We kiss again, long slow and powerful. The raving cannibalism is gone, this is more like patiently quenching a deep thirst. I don’t want it to end but even now, face to face with this mysterious siren in my arms I know that it will and it must. When she pulls away my hand slides from her collarbone to her chin and then caresses nothing but the summer breeze. She winks at me and turns to leave. It’s the last time I hear her outside of the classroom.
“Dulce Periculum, baby.”
Later that night, towards the end of my shift, I get an interesting request via my radio.
“804, can you meet me in the brickyard?” I recognize the voice. It’s Ned. Ned used to be on Student Patrol when I first started. Now he’s a cop, a rookie but still a cop. I confirm with a 10-4 and a smile and chug my away over to meet him.
“Been a while, young man.” Ned’s 28. He was in the Marine Corps before he came back to school.
“Yes sir,” I say. “What can I do for you?”
“Anything you feel like sharing?” he asks. My fear impulse twitches off but I wrestle it down.
“Nothing comes to mind,” I lie. Ned just smiles.
Oh Christ he knows something. Ned’s a lot of things but he’s sharp as a fucking nanotube hypodermic. I am about to get pricked.
“I notice you’re out of uniform,” he says. He looks down meaningfully at my attire. “Not wearing a hat would get you a verbal warning back when I was 801.” Last year Ned was running Student Patrol as the senior officer. He knew the campus better than anyone.

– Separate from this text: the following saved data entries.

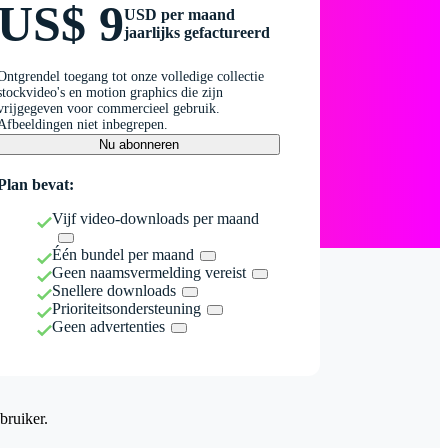
US$ 9
USD per maand
jaarlijks gefactureerd
Ontgrendel toegang tot onze volledige collectie
stockvideo's en motion graphics die zijn
vrijgegeven voor commercieel gebruik.
Afbeeldingen niet inbegrepen.
Nu abonneren
Plan bevat:
Vijf video-downloads per maand
Één bundel per maand
Geen naamsvermelding vereist
Snellere downloads
Prioriteitsondersteuning
Geen advertenties
bruiker.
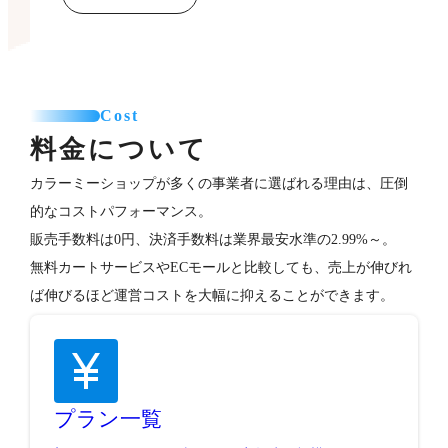
Cost
料金について
カラーミーショップが多くの事業者に選ばれる理由は、圧倒
的なコストパフォーマンス。
販売手数料は0円、決済手数料は業界最安水準の2.99%～。
無料カートサービスやECモールと比較しても、売上が伸びれ
ば伸びるほど運営コストを大幅に抑えることができます。
プラン一覧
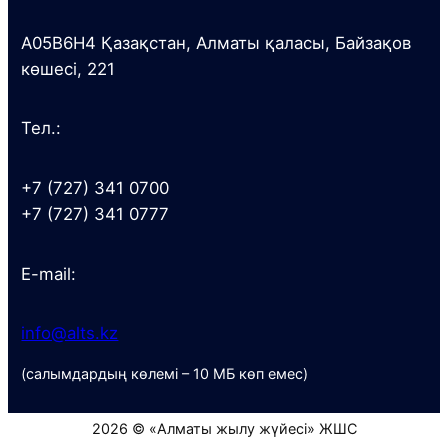
A05B6H4 Қазақстан, Алматы қаласы, Байзақов
көшесі, 221
Тел.:
+7 (727) 341 0700
+7 (727) 341 0777
E-mail:
info@alts.kz
(салымдардың көлемі – 10 МБ көп емес)
2026 © «Алматы жылу жүйесі» ЖШС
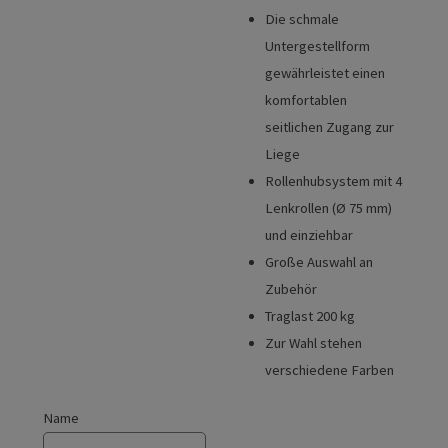
Die schmale
Untergestellform
gewährleistet einen
komfortablen
seitlichen Zugang zur
Liege
Rollenhubsystem mit 4
Lenkrollen (Ø 75 mm)
und einziehbar
Große Auswahl an
Zubehör
Traglast 200 kg
Zur Wahl stehen
verschiedene Farben
Name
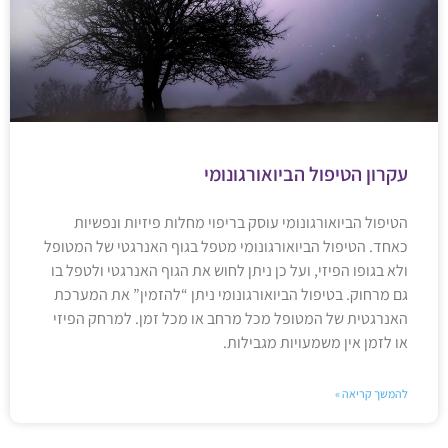
עקרון הטיפול הביואורגונומי
הטיפול הביואורגונומי עוסק בריפוי מחלות פיזיות ונפשיות
כאחד. הטיפול הביואורגונומי מטפל בגוף האנרגטי של המטופל
ולא בגופו הפיזי, ועל כן ניתן לחוש את הגוף האנרגטי ולטפל בו
גם מרחוק. בטיפול הביואורגונומי ניתן “להזמין” את המערכת
האנרגטית של המטופל מכל מרחב או מכל זמן. למרחק הפיזי
או לזמן אין משמעויות מגבילות.
להמשך קריאה »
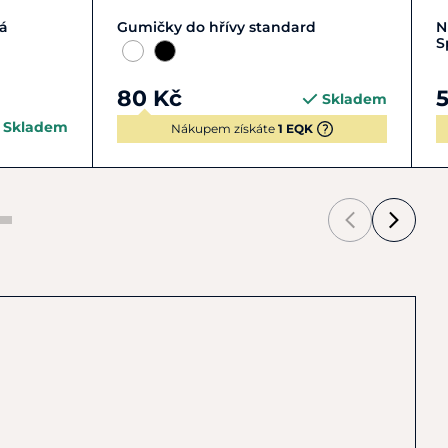
Zobrazit detail
lá
Gumičky do hřívy standard
N
S
80 Kč
Skladem
Skladem
Nákupem získáte
1 EQK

“I’m a little surprised,” he said. “I mean you took your lunch break at midnight and then 20 minutes later some girl out for a run hears laughing from inside the gym. Apparently some people were doing a little skinny dipping.”
“Guess that’s what all the fuss was about. I was over at Wood at the time.”
“I bet,” Ned smiled. “So imagine my surprise as I was looking around the pool when I found this.” My hat appears and lands at my feet. I stare at it for a long time not daring to pick it up. It isn’t personalized or anything but I am the only one working tonight. Circumstantial or not this is a damning bit of evidence.
“Interesting,” I say. Ned and I lock eyes for a moment. He’s smiling but he’s always been hard to read. Anger and happiness have exactly the same precursor expressions.
“You need to get some better hair gel,” he says finally. “Makes it look like your hair is wet.” I don’t say anything or move a muscle. I have just been busted open like a condom full of nitro. Yet no handcuffs or Miranda rights seem to be forth coming.
“You have a good night, Seth.” Ned saunters off looking like ten times as much of a badass as I could hope to be. “Hope you had fun with your girl,” he fires over his shoulder.
“She’s just a friend,” I whisper. Ned’s too far away to hear my reply or the scrape of my hat on brick. I still have two hours to kill before the end of my shift and already my mind is racing. Of course I dwell on Jackie for a bit and what she said about soul mates and how that’s one thing we really get to choose on our own.
So of course my mind turns to Natalie, the latest in an endless iteration of self-inflicted torments. While Jackie’s just left my life at least she did so on good terms and I never doubted the outcome. With Natalie it was always different, some false hope refused to die no matter how many fights, no matter how many bad or brazen outcomes. There was torment in not knowing, and refusing to settle things by just letting her go.
Perhaps things would have turned out differently if I knew then I had only wait another two years before my soulmate returned to me.